謝盈萱 被戲劇解放的努力靈魂

聯合報 採訪、撰文/陳昭妤 2021/10/18 17:54

緊盯著手機裡的訪題,謝盈萱整整裙子坐下,在此之前,她剛完成了新戲「四樓的天堂」記者會,似乎是還沒從戲中諮商師的身分抽離,她端坐在木椅前三分之一,有些緊張地抬頭望了望眾人,「我昨天凌晨五點才睡。」是失眠嗎?「算是吧,我想説把每一個訪綱都看完寫下答案,比較安心。
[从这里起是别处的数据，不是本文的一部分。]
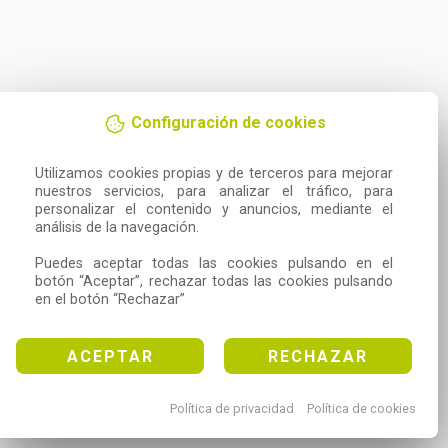
Configuración de cookies
Utilizamos cookies propias y de terceros para mejorar 
nuestros servicios, para analizar el tráfico, para 
personalizar el contenido y anuncios, mediante el 
análisis de la navegación.

Puedes aceptar todas las cookies pulsando en el 
botón “Aceptar”, rechazar todas las cookies pulsando 
en el botón “Rechazar”
ACEPTAR
RECHAZAR
Política de privacidad
Política de cookies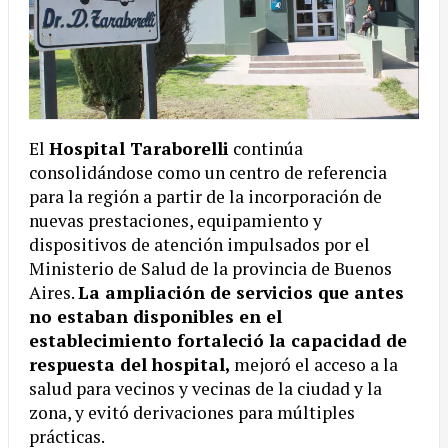
El
Hospital Taraborelli
continúa
consolidándose como un centro de referencia
para la región a partir de la incorporación de
nuevas prestaciones, equipamiento y
dispositivos de atención impulsados por el
Ministerio de Salud de la provincia de Buenos
Aires.
La ampliación de servicios que antes
no estaban disponibles en el
establecimiento fortaleció la capacidad de
respuesta del hospital,
mejoró el acceso a la
salud para vecinos y vecinas de la ciudad y la
zona, y evitó derivaciones para múltiples
prácticas.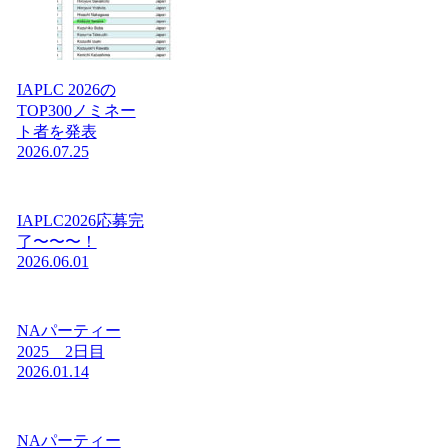
IAPLC 2026の
TOP300ノミネー
ト者を発表
2026.07.25
IAPLC2026応募完
了〜〜〜！
2026.06.01
NAパーティー
2025 2日目
2026.01.14
NAパーティー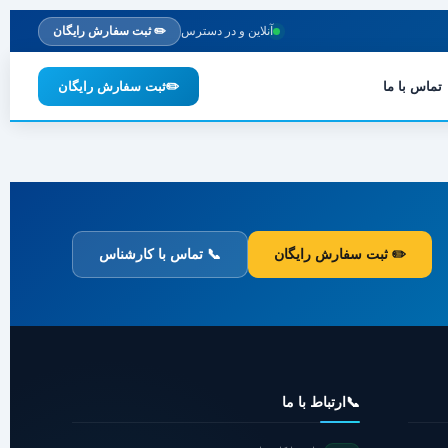
آنلاین و در دسترس
✏️ ثبت سفارش رایگان
تماس با ما
✏️
ثبت سفارش رایگان
✏️ ثبت سفارش رایگان
📞 تماس با کارشناس
📞
ارتباط با ما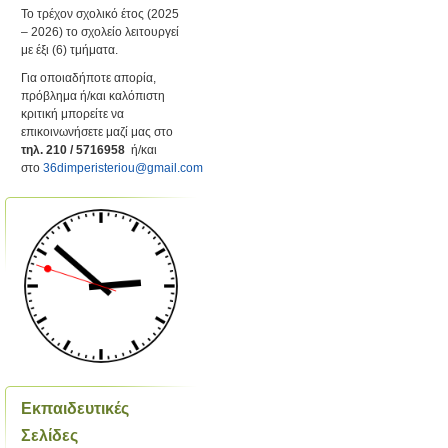
Το τρέχον σχολικό έτος (2025
– 2026) το σχολείο λειτουργεί
με έξι (6) τμήματα.
Για οποιαδήποτε απορία,
πρόβλημα ή/και καλόπιστη
κριτική μπορείτε να
επικοινωνήσετε μαζί μας στο
τηλ. 210 / 5716958
ή/και
στο
36dimperisteriou@gmail.com
Εκπαιδευτικές
Σελίδες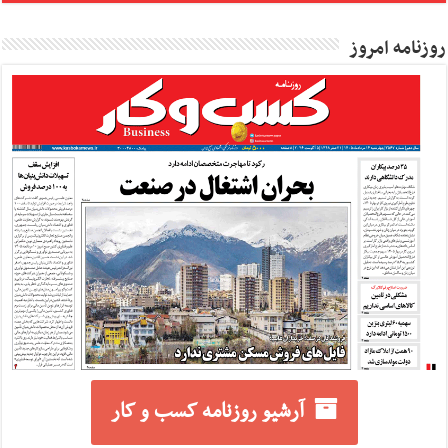
روزنامه امروز
آرشیو روزنامه کسب و کار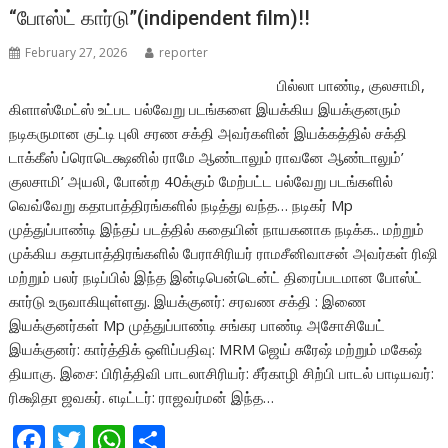
o
p
“போஸ்ட் கார்டு”(indipendent film)!!
k
p
February 27, 2026
reporter
பில்லா பாண்டி, குலசாமி,
கிளாஸ்மேட்ஸ் உட்பட பல்வேறு படங்களை இயக்கிய இயக்குனரும்
நடிகருமான குட்டி புலி சரண சக்தி அவர்களின் இயக்கத்தில் சக்தி
டாக்கீஸ் ப்ரொடெக்ஷனில் ராமே ஆண்டாலும் ராவனே ஆண்டாலும்’
குலசாமி’ அயலி, போன்ற 40க்கும் மேற்பட்ட பல்வேறு படங்களில்
வெவ்வேறு கதாபாத்திரங்களில் நடித்து வந்த… நடிகர் Mp
முத்துப்பாண்டி இந்தப் படத்தில் கதையின் நாயகனாக நடிக்க.. மற்றும்
முக்கிய கதாபாத்திரங்களில் பேராசிரியர் ராமசீனிவாசன் அவர்கள் ரிஷி
மற்றும் பலர் நடிப்பில் இந்த இன்டிபென்டென்ட் திரைப்படமான போஸ்ட்
கார்டு உருவாகியுள்ளது. இயக்குனர்: சரவண சக்தி : இணை
இயக்குனர்கள் Mp முத்துப்பாண்டி சங்கர பாண்டி அசோசியேட்
இயக்குனர்: கார்த்திக் ஒளிப்பதிவு: MRM ஜெய் சுரேஷ் மற்றும் மகேஷ்
தியாகு. இசை: பிரித்திவி பாடலாசிரியர்: சீர்காழி சிற்பி பாடல் பாடியவர்:
ரிக்ஷிதா ஜவகர். எடிட்டர்: ராஜவர்மன் இந்த…
F
T
W
S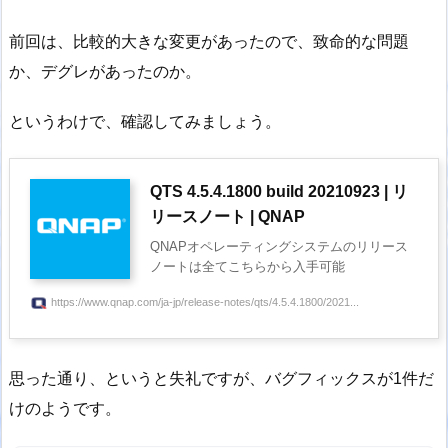
前回は、比較的大きな変更があったので、致命的な問題
か、デグレがあったのか。
というわけで、確認してみましょう。
QTS 4.5.4.1800 build 20210923 | リ
リースノート | QNAP
QNAPオペレーティングシステムのリリース
ノートは全てこちらから入手可能
https://www.qnap.com/ja-jp/release-notes/qts/4.5.4.1800/2021...
思った通り、というと失礼ですが、バグフィックスが1件だ
けのようです。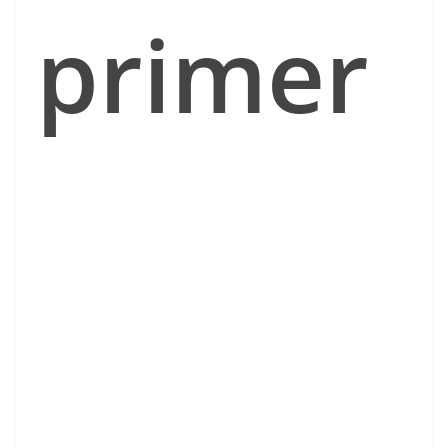
primer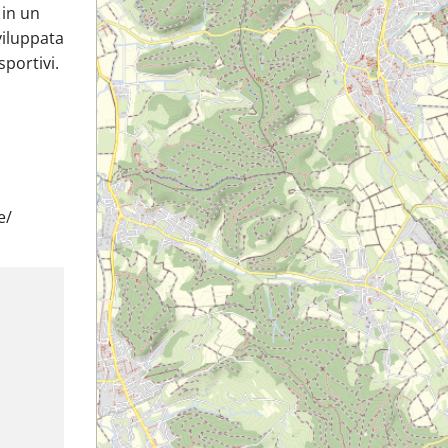
 in un
viluppata
sportivi.
e/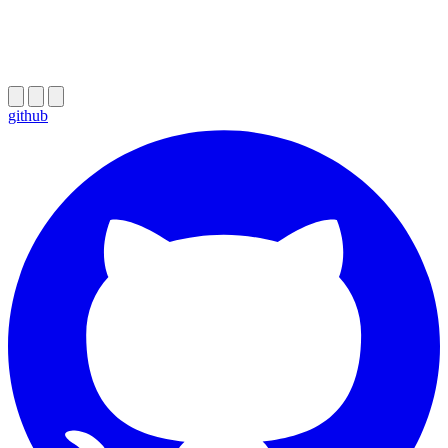
github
」

「我不是很會講話的人。」她露出有些擔心的笑容,「不過,就看我們能一起走到哪裡吧!」放下手機,她像是為自己著好盔甲,等待上場作戰一般。但隨著談話行進,卻發現她每個深思熟慮下,都藏著直率和幽默。工整的摩羯座裡,埋有雙子座的跳躍,雖造成些許裂縫,卻也因此讓她滲透出某種獨特。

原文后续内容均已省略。